• [REQUIRED ACTION]: A line belongs in the answer only if it contains the word "immagine"; copy every such line from the listing below.

-----

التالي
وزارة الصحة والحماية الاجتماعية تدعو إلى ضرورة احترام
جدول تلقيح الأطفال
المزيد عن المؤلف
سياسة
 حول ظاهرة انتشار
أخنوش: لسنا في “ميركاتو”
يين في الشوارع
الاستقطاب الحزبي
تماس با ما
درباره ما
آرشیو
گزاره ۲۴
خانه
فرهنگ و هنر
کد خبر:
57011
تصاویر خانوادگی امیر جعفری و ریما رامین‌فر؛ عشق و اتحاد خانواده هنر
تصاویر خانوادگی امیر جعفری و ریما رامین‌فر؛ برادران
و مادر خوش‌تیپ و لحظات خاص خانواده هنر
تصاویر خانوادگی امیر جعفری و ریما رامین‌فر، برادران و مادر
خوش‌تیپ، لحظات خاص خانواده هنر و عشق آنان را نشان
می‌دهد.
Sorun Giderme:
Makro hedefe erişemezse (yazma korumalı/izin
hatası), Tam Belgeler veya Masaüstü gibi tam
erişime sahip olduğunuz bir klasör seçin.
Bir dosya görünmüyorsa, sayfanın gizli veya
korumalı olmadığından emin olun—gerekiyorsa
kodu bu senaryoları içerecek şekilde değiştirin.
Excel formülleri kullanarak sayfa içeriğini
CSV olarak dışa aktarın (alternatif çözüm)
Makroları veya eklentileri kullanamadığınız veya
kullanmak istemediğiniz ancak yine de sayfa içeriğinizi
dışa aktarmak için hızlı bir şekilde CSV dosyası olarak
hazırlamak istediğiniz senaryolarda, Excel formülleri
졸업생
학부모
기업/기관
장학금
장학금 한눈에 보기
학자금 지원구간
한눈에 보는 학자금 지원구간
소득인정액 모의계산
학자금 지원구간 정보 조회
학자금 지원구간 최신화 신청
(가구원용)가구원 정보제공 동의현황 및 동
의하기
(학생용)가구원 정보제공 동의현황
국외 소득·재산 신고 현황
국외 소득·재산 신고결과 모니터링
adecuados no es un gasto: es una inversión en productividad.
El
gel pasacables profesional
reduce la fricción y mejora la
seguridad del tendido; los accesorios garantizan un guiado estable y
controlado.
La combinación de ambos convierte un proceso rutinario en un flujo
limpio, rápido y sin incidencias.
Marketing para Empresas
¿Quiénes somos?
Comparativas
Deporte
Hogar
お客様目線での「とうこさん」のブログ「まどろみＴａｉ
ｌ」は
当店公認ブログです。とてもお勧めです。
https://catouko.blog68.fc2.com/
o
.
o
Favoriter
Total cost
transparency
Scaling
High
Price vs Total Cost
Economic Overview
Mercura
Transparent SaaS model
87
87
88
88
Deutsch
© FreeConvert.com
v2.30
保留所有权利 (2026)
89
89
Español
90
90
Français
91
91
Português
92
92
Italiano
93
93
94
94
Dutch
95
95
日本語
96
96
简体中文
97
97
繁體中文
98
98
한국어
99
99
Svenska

-----

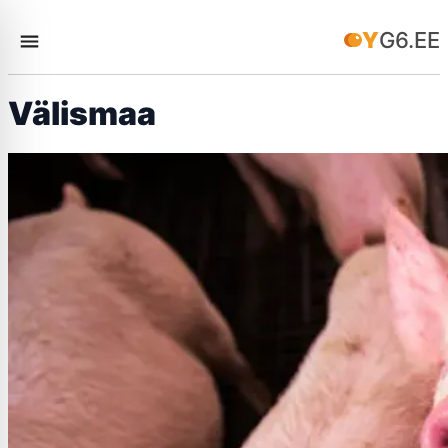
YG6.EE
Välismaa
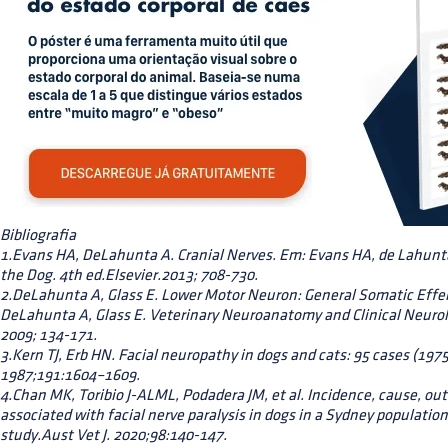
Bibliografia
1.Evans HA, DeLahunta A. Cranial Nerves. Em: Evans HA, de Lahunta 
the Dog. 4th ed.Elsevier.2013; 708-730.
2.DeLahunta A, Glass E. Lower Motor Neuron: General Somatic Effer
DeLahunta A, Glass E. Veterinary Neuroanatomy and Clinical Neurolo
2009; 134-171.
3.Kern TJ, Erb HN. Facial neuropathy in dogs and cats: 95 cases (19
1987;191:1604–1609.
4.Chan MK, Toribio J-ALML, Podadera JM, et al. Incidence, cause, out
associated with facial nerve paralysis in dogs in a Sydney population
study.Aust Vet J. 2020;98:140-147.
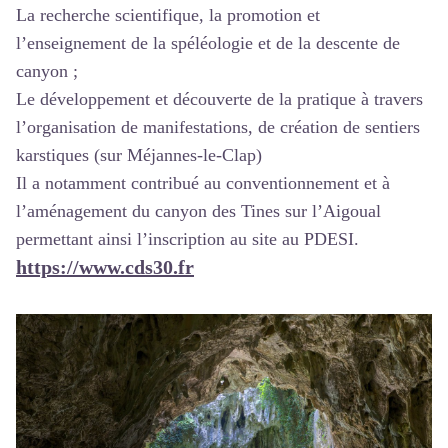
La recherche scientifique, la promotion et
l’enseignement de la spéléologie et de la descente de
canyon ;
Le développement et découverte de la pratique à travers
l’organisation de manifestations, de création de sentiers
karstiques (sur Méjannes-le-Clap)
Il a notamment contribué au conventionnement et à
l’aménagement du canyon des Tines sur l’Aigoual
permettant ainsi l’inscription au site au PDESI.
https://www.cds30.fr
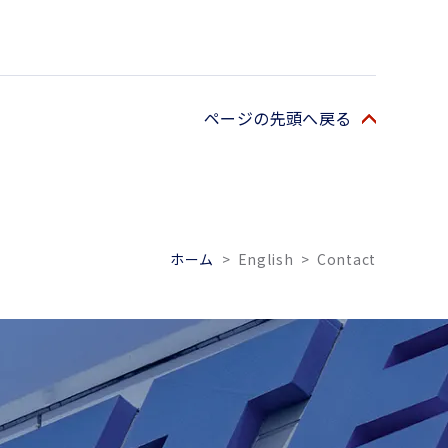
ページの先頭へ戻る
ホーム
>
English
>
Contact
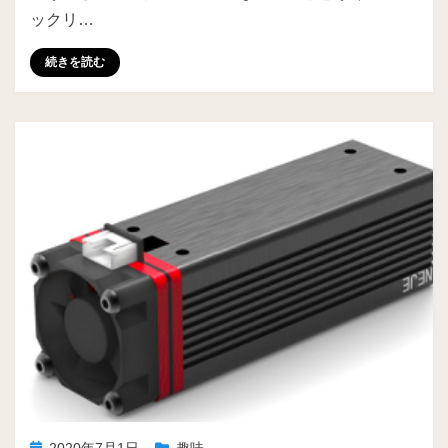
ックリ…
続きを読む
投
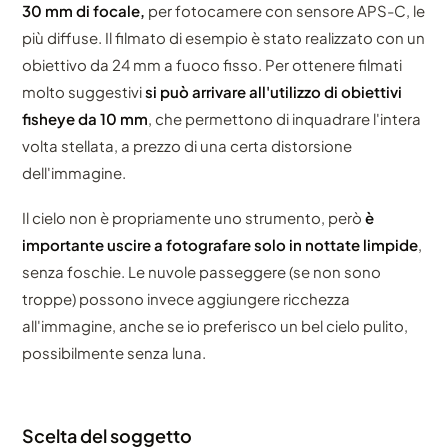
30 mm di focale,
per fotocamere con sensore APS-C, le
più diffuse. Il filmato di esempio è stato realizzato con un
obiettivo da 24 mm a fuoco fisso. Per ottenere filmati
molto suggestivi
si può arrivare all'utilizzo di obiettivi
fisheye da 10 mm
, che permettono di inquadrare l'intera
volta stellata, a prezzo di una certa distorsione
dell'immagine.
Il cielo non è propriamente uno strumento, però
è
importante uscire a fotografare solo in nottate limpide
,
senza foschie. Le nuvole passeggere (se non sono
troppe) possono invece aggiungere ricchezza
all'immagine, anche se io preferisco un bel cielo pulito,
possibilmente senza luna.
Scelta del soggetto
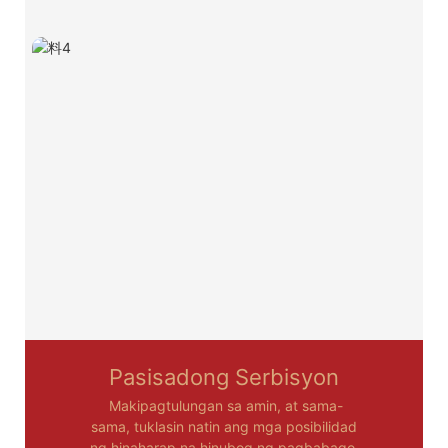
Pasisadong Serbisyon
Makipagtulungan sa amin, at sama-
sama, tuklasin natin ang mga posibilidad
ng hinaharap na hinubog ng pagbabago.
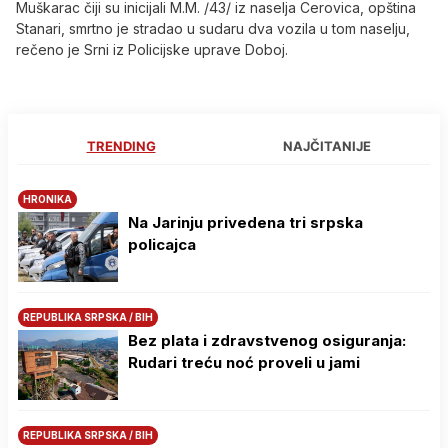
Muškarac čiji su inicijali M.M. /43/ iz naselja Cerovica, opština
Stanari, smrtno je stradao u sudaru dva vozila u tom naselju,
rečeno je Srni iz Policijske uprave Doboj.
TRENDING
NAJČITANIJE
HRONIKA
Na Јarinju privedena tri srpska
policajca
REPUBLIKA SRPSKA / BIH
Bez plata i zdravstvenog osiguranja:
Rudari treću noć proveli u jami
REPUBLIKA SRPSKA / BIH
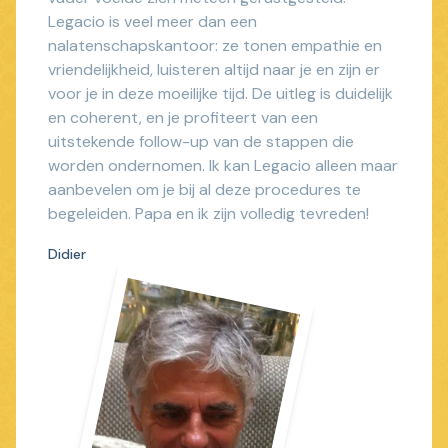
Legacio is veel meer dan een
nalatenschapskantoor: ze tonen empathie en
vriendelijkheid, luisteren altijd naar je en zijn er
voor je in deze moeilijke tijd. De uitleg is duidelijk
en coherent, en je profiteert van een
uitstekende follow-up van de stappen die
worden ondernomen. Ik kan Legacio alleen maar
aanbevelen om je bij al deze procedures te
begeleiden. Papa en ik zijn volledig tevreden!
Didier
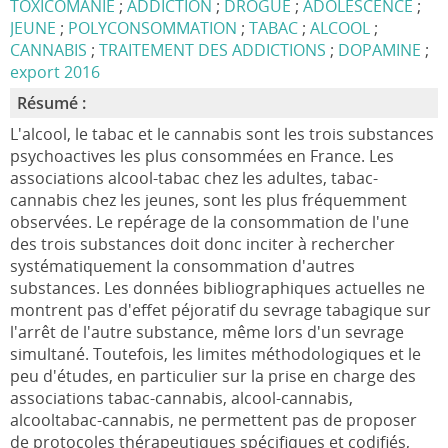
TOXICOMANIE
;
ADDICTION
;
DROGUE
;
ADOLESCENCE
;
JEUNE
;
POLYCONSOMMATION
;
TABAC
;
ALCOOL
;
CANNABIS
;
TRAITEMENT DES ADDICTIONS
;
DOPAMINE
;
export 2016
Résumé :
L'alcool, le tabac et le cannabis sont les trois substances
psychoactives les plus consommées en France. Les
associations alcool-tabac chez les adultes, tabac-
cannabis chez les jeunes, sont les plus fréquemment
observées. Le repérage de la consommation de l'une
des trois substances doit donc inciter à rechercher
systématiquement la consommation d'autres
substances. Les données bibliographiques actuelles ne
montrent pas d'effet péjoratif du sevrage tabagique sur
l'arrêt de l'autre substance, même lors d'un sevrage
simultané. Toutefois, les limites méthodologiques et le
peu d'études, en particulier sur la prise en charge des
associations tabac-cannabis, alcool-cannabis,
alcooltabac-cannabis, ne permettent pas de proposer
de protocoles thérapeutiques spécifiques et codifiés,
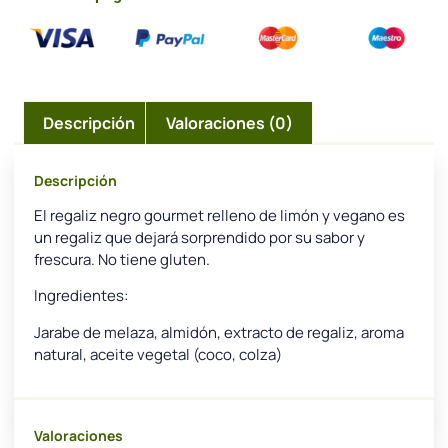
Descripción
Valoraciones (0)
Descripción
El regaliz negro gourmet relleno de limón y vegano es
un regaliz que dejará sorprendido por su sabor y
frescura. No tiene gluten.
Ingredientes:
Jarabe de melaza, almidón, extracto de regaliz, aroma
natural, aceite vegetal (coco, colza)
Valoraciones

-----

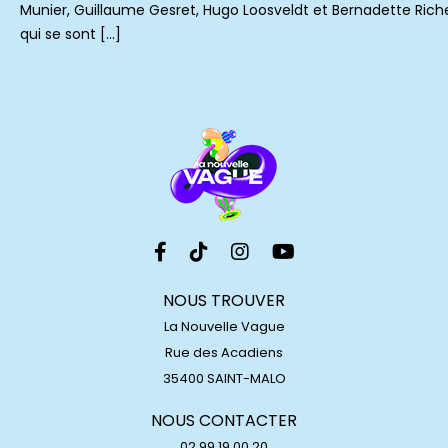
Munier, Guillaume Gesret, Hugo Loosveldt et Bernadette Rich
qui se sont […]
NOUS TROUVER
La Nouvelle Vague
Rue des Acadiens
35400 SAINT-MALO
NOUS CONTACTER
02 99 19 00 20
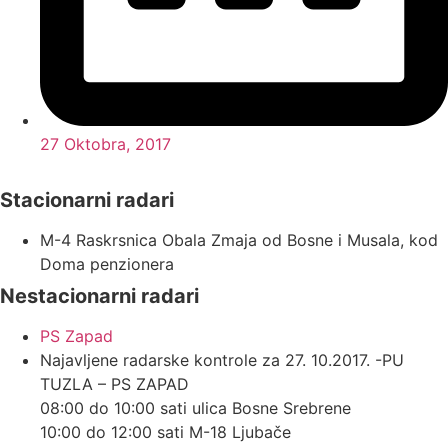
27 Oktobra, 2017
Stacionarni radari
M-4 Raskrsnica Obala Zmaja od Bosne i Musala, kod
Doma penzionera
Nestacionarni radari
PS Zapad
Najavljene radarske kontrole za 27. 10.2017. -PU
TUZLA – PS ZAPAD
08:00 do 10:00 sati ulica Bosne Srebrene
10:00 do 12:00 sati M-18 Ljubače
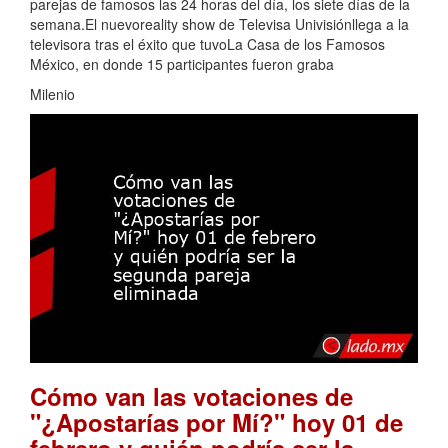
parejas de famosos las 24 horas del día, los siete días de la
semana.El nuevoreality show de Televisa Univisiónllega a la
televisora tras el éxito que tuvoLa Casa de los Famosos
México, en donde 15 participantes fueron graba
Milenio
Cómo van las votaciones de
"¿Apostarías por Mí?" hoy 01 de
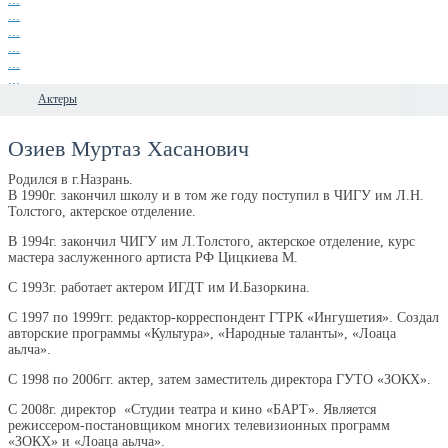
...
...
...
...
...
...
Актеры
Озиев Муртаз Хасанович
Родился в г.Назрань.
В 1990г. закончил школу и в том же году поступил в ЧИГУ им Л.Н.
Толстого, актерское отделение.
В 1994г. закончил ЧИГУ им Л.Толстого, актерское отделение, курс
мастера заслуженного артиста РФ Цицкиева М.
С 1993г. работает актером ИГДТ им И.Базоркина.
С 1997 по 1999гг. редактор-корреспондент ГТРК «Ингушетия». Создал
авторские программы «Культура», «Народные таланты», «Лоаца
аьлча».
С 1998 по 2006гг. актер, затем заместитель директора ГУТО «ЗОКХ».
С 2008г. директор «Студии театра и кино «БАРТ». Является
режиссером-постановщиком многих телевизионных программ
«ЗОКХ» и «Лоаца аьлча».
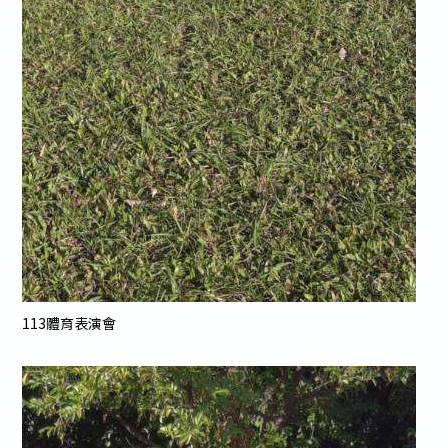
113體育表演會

-----

• [EXERCISE ANSWER]:
dell'immagine.
all'immagine, anche se io preferisco un bel cielo pulito,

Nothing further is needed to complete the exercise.